FRANK LOPEZ, Appellant.
California Court of Appeals. Second Dist., Div. Two.
Frank Lopez, in pro. per., for Appellant.
Edmund G. Brown, Attorney General, and Ellis Peter Miller, Deputy Attorney General, for Respondent.
FOX, J.
Defendant was convicted of first degree robbery. He appeals from the judgment and the order denying his motion for a new trial.
On January 4, 1952, at approximately 11 p.m., Carl Morgan, a mill operator, was standing on the sidewalk in the vicinity of Sunset Boulevard and Silverlake, in Los Angeles. An unknown man approached him from the rear, grabbed him around the neck, and struck him in the jaw with "some hard object," with very serious results. The criminal then beat and kicked his victim and took his jacket and $52 from his billfold. There were street lights in the vicinity The injured man viewed his assailant's face from a distance of not more than 5 feet and noticed he was wearing khaki trousers, a maroon sport coat, and a blue sport shirt. While Morgan was not rendered wholly unconscious he did not fully regain consciousness for about seven minutes, when he was picked up by a police squad car. About an hour later, from the description supplied by the victim, the officers apprehended defendant, talking to the manager of a motel on Sunset Boulevard, which was about 800 yards from the scene of the assault and robbery. Underneath his maroon sport coat the officers found the jacket that had been taken from Morgan, who identified it by a 1-inch tear in the left pocket and by the laundry mark. Defendant first said he got the jacket from the state but later claimed he had purchased it from an unidentified person for a couple of dollars after he had left a certain cafe that night with his girl friend. The defendant was identified by Morgan as his assailant. When defendant was removed from the police car and brought under the street light for purposes of identification, the officers noticed that he made a throwing motion and discovered on the floor of the car $49 crumpled up and directly in front of the place where defendant had been seated Defendant initially denied any knowledge of this money. He first claimed he only had $5.00 on his person; later, however, he changed his story and stated he had about $60. He thought the money on the floor of the police car fell out of his billfold. *237
Defendant contends that (1) the evidence is insufficient to sustain his conviction, and (2) he was framed by the police.

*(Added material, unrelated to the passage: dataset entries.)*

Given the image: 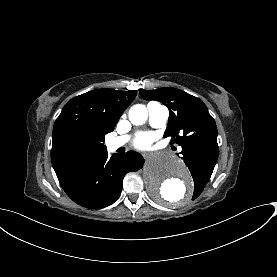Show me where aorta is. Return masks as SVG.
I'll return each mask as SVG.
<instances>
[{
  "instance_id": "aorta-1",
  "label": "aorta",
  "mask_w": 277,
  "mask_h": 277,
  "mask_svg": "<svg viewBox=\"0 0 277 277\" xmlns=\"http://www.w3.org/2000/svg\"><path fill=\"white\" fill-rule=\"evenodd\" d=\"M147 118L148 111L144 105L131 107L129 119L132 124L142 125ZM143 175L149 193L158 202L180 205L186 203L192 195L189 171L183 161L172 154H153L143 168Z\"/></svg>"
}]
</instances>
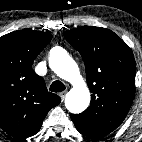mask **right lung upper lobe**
<instances>
[{"mask_svg": "<svg viewBox=\"0 0 142 142\" xmlns=\"http://www.w3.org/2000/svg\"><path fill=\"white\" fill-rule=\"evenodd\" d=\"M52 35L14 31L0 37V127L17 140L35 135L48 111L61 102L32 69Z\"/></svg>", "mask_w": 142, "mask_h": 142, "instance_id": "right-lung-upper-lobe-1", "label": "right lung upper lobe"}]
</instances>
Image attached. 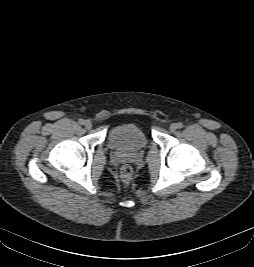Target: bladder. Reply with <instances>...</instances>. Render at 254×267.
<instances>
[{
    "mask_svg": "<svg viewBox=\"0 0 254 267\" xmlns=\"http://www.w3.org/2000/svg\"><path fill=\"white\" fill-rule=\"evenodd\" d=\"M109 146L120 152H138L146 148L148 138L145 132L134 123H121L108 133Z\"/></svg>",
    "mask_w": 254,
    "mask_h": 267,
    "instance_id": "bladder-1",
    "label": "bladder"
}]
</instances>
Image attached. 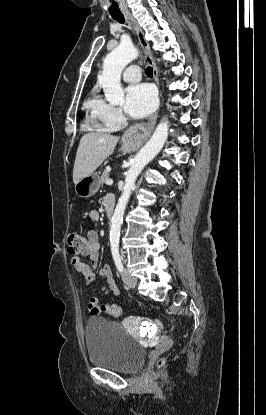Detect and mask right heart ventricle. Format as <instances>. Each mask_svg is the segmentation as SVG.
<instances>
[{
  "mask_svg": "<svg viewBox=\"0 0 266 415\" xmlns=\"http://www.w3.org/2000/svg\"><path fill=\"white\" fill-rule=\"evenodd\" d=\"M95 101H96V98L91 97L87 102V106L91 110V119H93V120L96 119L95 116L93 115V111H92V108H93V105H94Z\"/></svg>",
  "mask_w": 266,
  "mask_h": 415,
  "instance_id": "e07e8e85",
  "label": "right heart ventricle"
}]
</instances>
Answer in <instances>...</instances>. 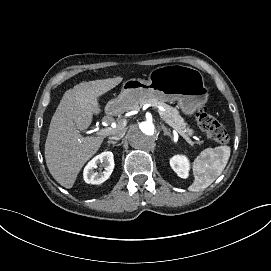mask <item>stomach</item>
<instances>
[{"instance_id": "1", "label": "stomach", "mask_w": 271, "mask_h": 271, "mask_svg": "<svg viewBox=\"0 0 271 271\" xmlns=\"http://www.w3.org/2000/svg\"><path fill=\"white\" fill-rule=\"evenodd\" d=\"M177 102V108L186 117H193L209 101L210 90L205 86L200 71L179 64L153 69L148 80L129 78L120 94L108 103L106 112L117 114L135 109L148 99Z\"/></svg>"}]
</instances>
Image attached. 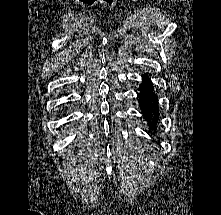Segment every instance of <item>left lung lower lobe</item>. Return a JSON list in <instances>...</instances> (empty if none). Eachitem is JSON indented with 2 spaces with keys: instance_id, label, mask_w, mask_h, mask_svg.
<instances>
[{
  "instance_id": "left-lung-lower-lobe-1",
  "label": "left lung lower lobe",
  "mask_w": 221,
  "mask_h": 215,
  "mask_svg": "<svg viewBox=\"0 0 221 215\" xmlns=\"http://www.w3.org/2000/svg\"><path fill=\"white\" fill-rule=\"evenodd\" d=\"M142 79L143 84L139 88L140 93L137 94V98L139 99V104L146 118L153 120V118L156 117V97L153 93L152 84L148 75L143 76ZM152 124L153 122H151V125Z\"/></svg>"
}]
</instances>
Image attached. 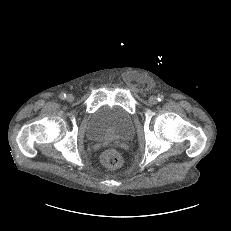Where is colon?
Masks as SVG:
<instances>
[{
    "mask_svg": "<svg viewBox=\"0 0 231 231\" xmlns=\"http://www.w3.org/2000/svg\"><path fill=\"white\" fill-rule=\"evenodd\" d=\"M101 161L109 168H116L121 165L122 157L115 149H107L102 153Z\"/></svg>",
    "mask_w": 231,
    "mask_h": 231,
    "instance_id": "colon-1",
    "label": "colon"
}]
</instances>
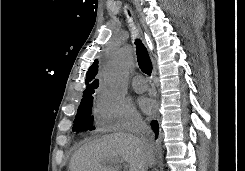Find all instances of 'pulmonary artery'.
<instances>
[{
	"label": "pulmonary artery",
	"instance_id": "e3ab8cb5",
	"mask_svg": "<svg viewBox=\"0 0 245 171\" xmlns=\"http://www.w3.org/2000/svg\"><path fill=\"white\" fill-rule=\"evenodd\" d=\"M132 87L138 92L142 93L147 89V83L143 76L137 75L132 79Z\"/></svg>",
	"mask_w": 245,
	"mask_h": 171
}]
</instances>
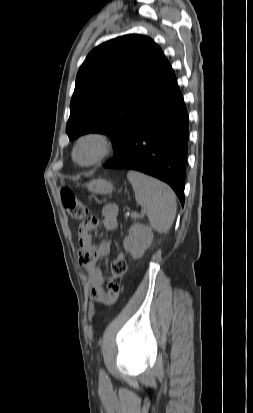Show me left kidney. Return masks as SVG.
Here are the masks:
<instances>
[{
  "mask_svg": "<svg viewBox=\"0 0 253 413\" xmlns=\"http://www.w3.org/2000/svg\"><path fill=\"white\" fill-rule=\"evenodd\" d=\"M153 241L152 229L148 226L136 223L129 229V235L124 239L125 251L129 252L133 259H139L149 248Z\"/></svg>",
  "mask_w": 253,
  "mask_h": 413,
  "instance_id": "left-kidney-1",
  "label": "left kidney"
}]
</instances>
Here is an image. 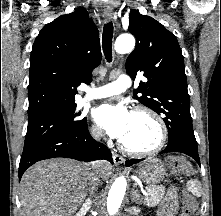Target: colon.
<instances>
[{"label":"colon","instance_id":"5ec220e1","mask_svg":"<svg viewBox=\"0 0 221 216\" xmlns=\"http://www.w3.org/2000/svg\"><path fill=\"white\" fill-rule=\"evenodd\" d=\"M167 164L173 172H181L187 169L186 162L180 157L168 159ZM181 200L183 204L182 216H196L197 206L195 199L187 190L182 191Z\"/></svg>","mask_w":221,"mask_h":216}]
</instances>
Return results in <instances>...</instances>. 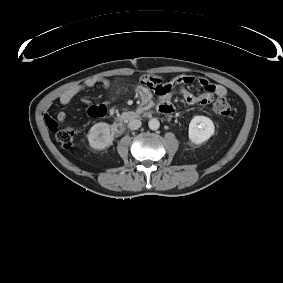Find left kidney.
Here are the masks:
<instances>
[{"mask_svg": "<svg viewBox=\"0 0 283 283\" xmlns=\"http://www.w3.org/2000/svg\"><path fill=\"white\" fill-rule=\"evenodd\" d=\"M215 131L212 120L205 116H194L189 124V140L193 144L207 141Z\"/></svg>", "mask_w": 283, "mask_h": 283, "instance_id": "obj_1", "label": "left kidney"}]
</instances>
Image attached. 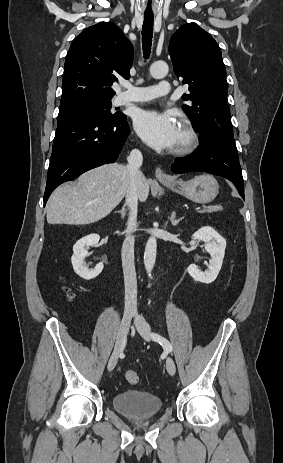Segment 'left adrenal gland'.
I'll return each instance as SVG.
<instances>
[{
    "label": "left adrenal gland",
    "instance_id": "1",
    "mask_svg": "<svg viewBox=\"0 0 283 463\" xmlns=\"http://www.w3.org/2000/svg\"><path fill=\"white\" fill-rule=\"evenodd\" d=\"M184 217H181L179 219H176V212H172L171 214V217H170V221H171V224L173 226H176L177 224H179L180 221L183 220Z\"/></svg>",
    "mask_w": 283,
    "mask_h": 463
}]
</instances>
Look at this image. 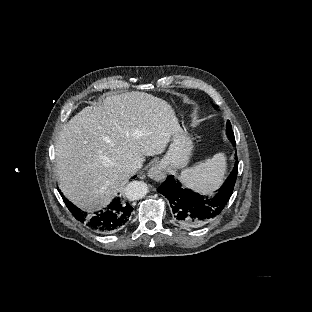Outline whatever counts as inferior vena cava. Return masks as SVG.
<instances>
[{"label": "inferior vena cava", "instance_id": "1", "mask_svg": "<svg viewBox=\"0 0 312 312\" xmlns=\"http://www.w3.org/2000/svg\"><path fill=\"white\" fill-rule=\"evenodd\" d=\"M143 160L137 159L135 160L128 168V173L134 175L139 169L142 168Z\"/></svg>", "mask_w": 312, "mask_h": 312}]
</instances>
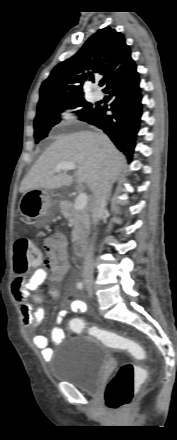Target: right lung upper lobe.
Masks as SVG:
<instances>
[{
	"instance_id": "1",
	"label": "right lung upper lobe",
	"mask_w": 177,
	"mask_h": 440,
	"mask_svg": "<svg viewBox=\"0 0 177 440\" xmlns=\"http://www.w3.org/2000/svg\"><path fill=\"white\" fill-rule=\"evenodd\" d=\"M134 66L124 35L109 26L100 29L75 55L55 66L41 85L38 106L84 95V84L97 75H103L107 87Z\"/></svg>"
}]
</instances>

[1] The identification of defendant by the victim and his possession of the victim's jacket, which the owner also identified, furnish substantial evidence in support of the jury's implied finding that it was the defendant who attacked and robbed Mr. Morgan.
[2] The evidence is also sufficient to sustain the jury's implied finding that defendant was armed with a dangerous or deadly weapon when he committed the offense, hence was guilty of robbery in the first degree. (Pen. Code, 211a.) Morgan was attacked from behind, consequently he could not see the instrument with which he was hit. However, the character of the weapon used by a defendant may be shown by circumstantial evidence. The testimony of the victim, that he was hit by "some hard object," rendered semiconscious, and remained in that condition for a period of some seven minutes, justifies an inference that a dangerous weapon was used. (People v. Sampson, 99 Cal.App. 306 [278 P 492].)

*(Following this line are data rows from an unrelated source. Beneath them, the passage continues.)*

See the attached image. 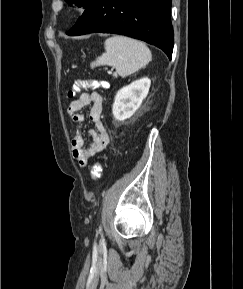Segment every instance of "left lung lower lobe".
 Listing matches in <instances>:
<instances>
[{
    "label": "left lung lower lobe",
    "instance_id": "0a47b994",
    "mask_svg": "<svg viewBox=\"0 0 243 289\" xmlns=\"http://www.w3.org/2000/svg\"><path fill=\"white\" fill-rule=\"evenodd\" d=\"M170 11L171 0H92L66 34L126 35L159 47L171 59L174 34Z\"/></svg>",
    "mask_w": 243,
    "mask_h": 289
}]
</instances>
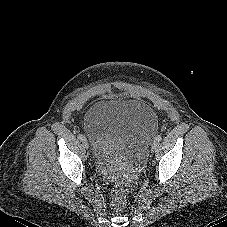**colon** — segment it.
<instances>
[{"mask_svg": "<svg viewBox=\"0 0 227 227\" xmlns=\"http://www.w3.org/2000/svg\"><path fill=\"white\" fill-rule=\"evenodd\" d=\"M128 183L120 181L116 184L111 194V206L116 211H122L127 205Z\"/></svg>", "mask_w": 227, "mask_h": 227, "instance_id": "colon-1", "label": "colon"}]
</instances>
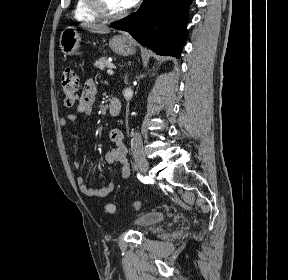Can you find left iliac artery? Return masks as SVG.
Segmentation results:
<instances>
[{"instance_id":"obj_1","label":"left iliac artery","mask_w":288,"mask_h":280,"mask_svg":"<svg viewBox=\"0 0 288 280\" xmlns=\"http://www.w3.org/2000/svg\"><path fill=\"white\" fill-rule=\"evenodd\" d=\"M136 179H138V181H143V174H136Z\"/></svg>"}]
</instances>
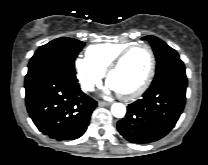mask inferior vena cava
I'll list each match as a JSON object with an SVG mask.
<instances>
[{
  "instance_id": "1",
  "label": "inferior vena cava",
  "mask_w": 208,
  "mask_h": 165,
  "mask_svg": "<svg viewBox=\"0 0 208 165\" xmlns=\"http://www.w3.org/2000/svg\"><path fill=\"white\" fill-rule=\"evenodd\" d=\"M82 90L83 91H93L94 90V85L91 83H85L82 85Z\"/></svg>"
}]
</instances>
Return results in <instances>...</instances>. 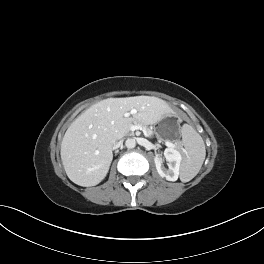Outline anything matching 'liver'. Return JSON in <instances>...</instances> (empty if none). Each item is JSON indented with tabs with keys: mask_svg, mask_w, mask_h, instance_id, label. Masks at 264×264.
Returning <instances> with one entry per match:
<instances>
[{
	"mask_svg": "<svg viewBox=\"0 0 264 264\" xmlns=\"http://www.w3.org/2000/svg\"><path fill=\"white\" fill-rule=\"evenodd\" d=\"M133 109V118L125 117ZM171 113L165 101L149 96L109 98L92 105L72 122L61 143L68 178L83 187L99 184L109 171L114 142L129 133L133 121L152 125Z\"/></svg>",
	"mask_w": 264,
	"mask_h": 264,
	"instance_id": "liver-1",
	"label": "liver"
}]
</instances>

[3] Defendant's contention that he was framed by the police and that the police officers lied in court raises factual questions which were finally determined by the jury and trial court. It was their responsibility to weigh the evidence and pass upon the credibility of the witnesses. An appellate court is bound by such determination. (People v. Newland, 15 Cal.2d 678, 681 [104 P.2d 778].)

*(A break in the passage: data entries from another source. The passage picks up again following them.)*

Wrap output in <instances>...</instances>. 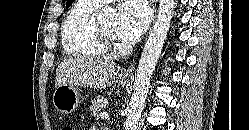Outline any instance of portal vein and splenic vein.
I'll use <instances>...</instances> for the list:
<instances>
[{
    "label": "portal vein and splenic vein",
    "mask_w": 249,
    "mask_h": 130,
    "mask_svg": "<svg viewBox=\"0 0 249 130\" xmlns=\"http://www.w3.org/2000/svg\"><path fill=\"white\" fill-rule=\"evenodd\" d=\"M109 117L108 113L107 112H102L100 113V118L101 119H107Z\"/></svg>",
    "instance_id": "1"
}]
</instances>
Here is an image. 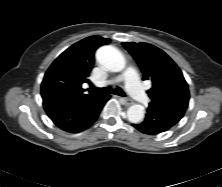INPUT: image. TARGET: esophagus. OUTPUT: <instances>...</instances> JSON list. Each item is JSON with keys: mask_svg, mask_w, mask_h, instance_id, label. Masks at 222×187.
<instances>
[{"mask_svg": "<svg viewBox=\"0 0 222 187\" xmlns=\"http://www.w3.org/2000/svg\"><path fill=\"white\" fill-rule=\"evenodd\" d=\"M119 99H120V101H121L123 104H125V105H127V106H130V105L132 104V101L129 100V99H126V98H123V97H120Z\"/></svg>", "mask_w": 222, "mask_h": 187, "instance_id": "esophagus-1", "label": "esophagus"}]
</instances>
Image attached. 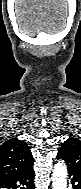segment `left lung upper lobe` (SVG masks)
<instances>
[{
  "label": "left lung upper lobe",
  "mask_w": 81,
  "mask_h": 189,
  "mask_svg": "<svg viewBox=\"0 0 81 189\" xmlns=\"http://www.w3.org/2000/svg\"><path fill=\"white\" fill-rule=\"evenodd\" d=\"M57 155L66 162L68 171L81 176V140L71 136L61 145Z\"/></svg>",
  "instance_id": "left-lung-upper-lobe-1"
}]
</instances>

[4] Defendant also complains that the victim was out of the state at the time of the trial, and that the testimony he gave at the preliminary hearing was therefore read to the jury. It appears that this case had been previously continued. It was then stipulated by the defendant, through his attorney, that such former testimony could be read at the trial. The procedure followed was entirely proper.
The judgment and order are affirmed.
Moore, P. J., and McComb, J., concurred.